While the White House viewed some provisions skeptically, including the creation of a Senate-confirmed cyberdirector, Mr. Trump’s veto threat has focused on his demands that Congress roll back legal protections for social media companies.

Vetoing the legislation would be a mistake, especially after the revelations of the SolarWinds hack, Mr. King said.

“If the question is, are their provisions in the bill that might have protected us, the answer is yes,” said Mr. King, who caucuses with the Democrats. “There is no guarantee we could have found it, but this is exactly the kind of thing that we were worried about and motivated the creation of the committee.”

The commission included members of Congress and Trump administration officials and was aimed at coming up with recommendations for shoring up defenses against hacking.

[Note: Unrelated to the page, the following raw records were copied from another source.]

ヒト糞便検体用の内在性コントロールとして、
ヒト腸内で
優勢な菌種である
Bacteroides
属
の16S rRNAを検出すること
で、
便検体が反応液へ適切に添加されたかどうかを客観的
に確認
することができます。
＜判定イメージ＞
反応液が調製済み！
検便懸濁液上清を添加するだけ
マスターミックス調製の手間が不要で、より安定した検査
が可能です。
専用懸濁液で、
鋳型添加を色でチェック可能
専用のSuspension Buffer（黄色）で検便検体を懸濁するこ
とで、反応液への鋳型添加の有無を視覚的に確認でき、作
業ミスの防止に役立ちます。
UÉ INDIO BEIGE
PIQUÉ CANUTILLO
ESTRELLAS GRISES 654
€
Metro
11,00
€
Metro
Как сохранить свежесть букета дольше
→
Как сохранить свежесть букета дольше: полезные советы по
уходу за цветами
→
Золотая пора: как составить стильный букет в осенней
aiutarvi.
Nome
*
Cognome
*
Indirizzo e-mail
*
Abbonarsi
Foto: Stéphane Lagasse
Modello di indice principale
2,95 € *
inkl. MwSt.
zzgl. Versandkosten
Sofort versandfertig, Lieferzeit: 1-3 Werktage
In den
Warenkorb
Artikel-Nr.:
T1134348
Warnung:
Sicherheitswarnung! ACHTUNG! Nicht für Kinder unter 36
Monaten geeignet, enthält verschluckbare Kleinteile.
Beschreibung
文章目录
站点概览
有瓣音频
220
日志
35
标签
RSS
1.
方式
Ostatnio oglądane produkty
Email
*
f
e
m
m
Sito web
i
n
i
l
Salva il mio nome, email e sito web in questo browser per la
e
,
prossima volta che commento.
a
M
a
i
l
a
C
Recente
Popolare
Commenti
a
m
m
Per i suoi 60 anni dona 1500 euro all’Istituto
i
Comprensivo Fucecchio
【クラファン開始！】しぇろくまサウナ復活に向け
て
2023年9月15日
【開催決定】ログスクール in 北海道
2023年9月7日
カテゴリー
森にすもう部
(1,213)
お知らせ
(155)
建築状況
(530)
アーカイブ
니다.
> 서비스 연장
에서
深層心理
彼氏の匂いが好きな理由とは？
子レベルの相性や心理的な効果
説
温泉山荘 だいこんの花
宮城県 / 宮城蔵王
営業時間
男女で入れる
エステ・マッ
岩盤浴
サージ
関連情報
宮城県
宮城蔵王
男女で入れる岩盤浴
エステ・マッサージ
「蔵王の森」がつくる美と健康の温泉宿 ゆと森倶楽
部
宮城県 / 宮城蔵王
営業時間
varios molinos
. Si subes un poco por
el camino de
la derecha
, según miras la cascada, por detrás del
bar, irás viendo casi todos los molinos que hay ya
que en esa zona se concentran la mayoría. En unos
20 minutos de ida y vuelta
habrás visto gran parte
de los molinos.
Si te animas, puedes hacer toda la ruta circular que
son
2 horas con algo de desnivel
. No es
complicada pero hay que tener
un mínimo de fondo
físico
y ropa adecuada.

Mr. Trump has until next week to veto the bill, and the longer he waits, the more difficult it could be for Congress to override his decision, which could require bringing lawmakers to Washington after Christmas, or squeezing in a last vote on Jan. 3, just before the next Congress is seated.

Machinations over the fate of the bill come as criticism from Congress is growing over the administration’s disclosures about the Russian hack and the failure of officials to provide detailed briefings.

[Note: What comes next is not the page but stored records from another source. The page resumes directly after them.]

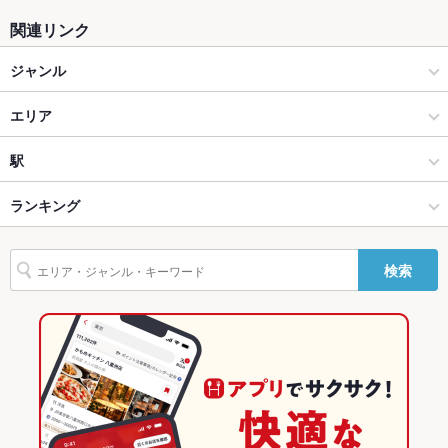
掘りごたつ
なし
関連リンク
カウンター
なし
ジャンル
ソファー
なし
バー・カクテル
エリア
テラス席
なし
バー・カクテル
大門
駅
貸切
貸切不可
品川･目黒･田町･浜松町･五反田 × バー・カクテル
大門 × バー・カクテル
竹芝駅
ランキング
設備
品川･目黒･田町･浜松町･五反田 × バー・カクテル
大門 × バー・カクテル
浜松町駅
東京のグルメランキング
Wi-Fi
あり
検索
竹芝駅 × バー・カクテル
東京
東京のバー・カクテルランキング
バリアフリ
あり
ー
竹芝駅 × バー・カクテル
東京 × バー・カクテル
品川･目黒･田町･浜松町･五反田のグルメランキング
駐車場
あり ：5000円以上で2時間サービス
東京 × バー・カクテル
品川･目黒･田町･浜松町･五反田のバー・カクテルランキング
英語メニュ
あり
ー
大門のグルメランキング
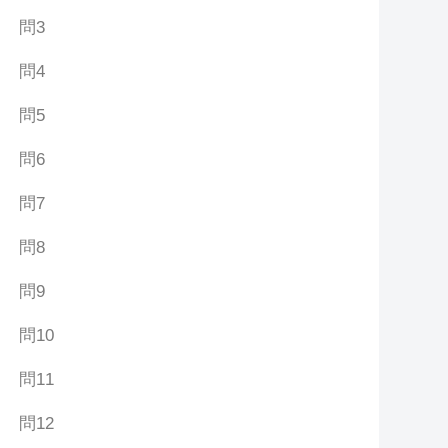
問3
問4
問5
問6
問7
問8
問9
問10
問11
問12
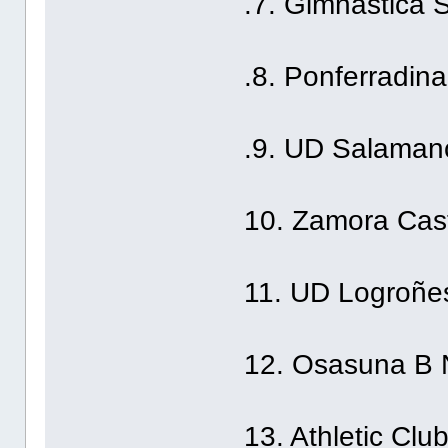
.7. Gimnástica 
.8. Ponferradina
.9. UD Salamanc
10. Zamora Cast
11. UD Logroñes
12. Osasuna B 
13. Athletic Clu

Pentagon officials have tried to reassure the public that their defenses held and that they have so far found “no evidence of compromise” on their systems. The intrusion exploited a vulnerability in software used across the government and private industry.

But lawmakers and outside experts viewed the declaration skeptically.

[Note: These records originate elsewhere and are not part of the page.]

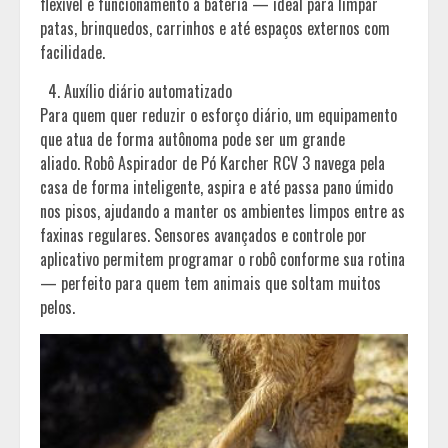
flexível e funcionamento a bateria — ideal para limpar
patas, brinquedos, carrinhos e até espaços externos com
facilidade.
Auxílio diário automatizado
Para quem quer reduzir o esforço diário, um equipamento
que atua de forma autônoma pode ser um grande
aliado. Robô Aspirador de Pó Karcher RCV 3 navega pela
casa de forma inteligente, aspira e até passa pano úmido
nos pisos, ajudando a manter os ambientes limpos entre as
faxinas regulares. Sensores avançados e controle por
aplicativo permitem programar o robô conforme sua rotina
— perfeito para quem tem animais que soltam muitos
pelos.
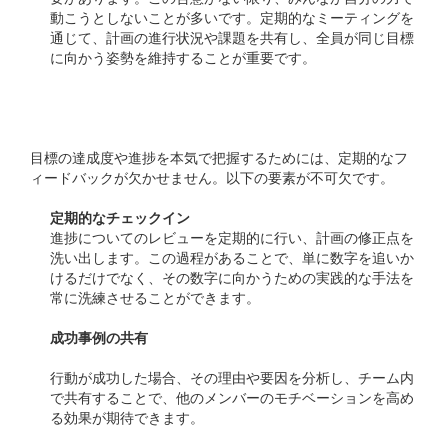
動こうとしないことが多いです。定期的なミーティングを
通じて、計画の進行状況や課題を共有し、全員が同じ目標
に向かう姿勢を維持することが重要です。
フィードバックの重要性
目標の達成度や進捗を本気で把握するためには、定期的なフ
ィードバックが欠かせません。以下の要素が不可欠です。
定期的なチェックイン
進捗についてのレビューを定期的に行い、計画の修正点を
洗い出します。この過程があることで、単に数字を追いか
けるだけでなく、その数字に向かうための実践的な手法を
常に洗練させることができます。
成功事例の共有
行動が成功した場合、その理由や要因を分析し、チーム内
で共有することで、他のメンバーのモチベーションを高め
る効果が期待できます。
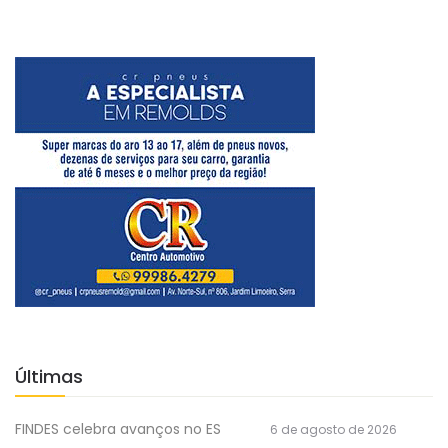
Últimas
FINDES celebra avanços no ES
6 de agosto de 2026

“It is far too early to proclaim there was no danger here. I think the operating assumption has to be that the Russians gained access to highly sensitive information,” said Jeremy Bash, a former top Pentagon and C.I.A. official in the Obama administration. “Anyone who stands up after 72 hours and says ‘there is nothing to see here’ is completely ignorant of the way cyberattacks operate. It is dangerous to make such a proclamation.”

Mr. Bash, now a consultant with Beacon Global Strategies, said there was no way of telling in just a few days how widespread the intrusion was. It could take months to learn what information the Russians got.

The hack, Mr. Bash said, demonstrated the need for the kind of cyberdirector the commission has pushed for. Such a director would be well placed to orchestrate a unified federal response and quickly brief Congress and the public about what steps were being taken.

“A national cyberdirector is critical to ensuring all agencies have a very high standard of cyberdefenses,” he said. “If the president vetoes the bill, Congress should swiftly override that veto.”

In addition to the director, the military bill has other provisions aimed at strengthening the Cybersecurity and Infrastructure Security Agency, an arm of the Department of Homeland Security whose head was fired by Mr. Trump after proclaiming the election safe. It also would establish more exercises on hacking defenses, mandate a review of the size of U.S. Cyber Command’s forces, require an annual review of vulnerabilities of major weapon systems and make it easier for the government to recruit and retain experts in electronic defenses.

Even if the military bill becomes law, there is more work to do, Mr. Gallagher said. Members of the commission have pressed congressional appropriators to put more funding toward the kind of threat hunting operations authorized by the bill.

Mr. Gallagher also said he hoped legislation next year could expand the threat hunting work beyond government networks, allowing the federal government to conduct proactive searches for foreign intruders on the networks of military contractors, better connecting public and private network defenses.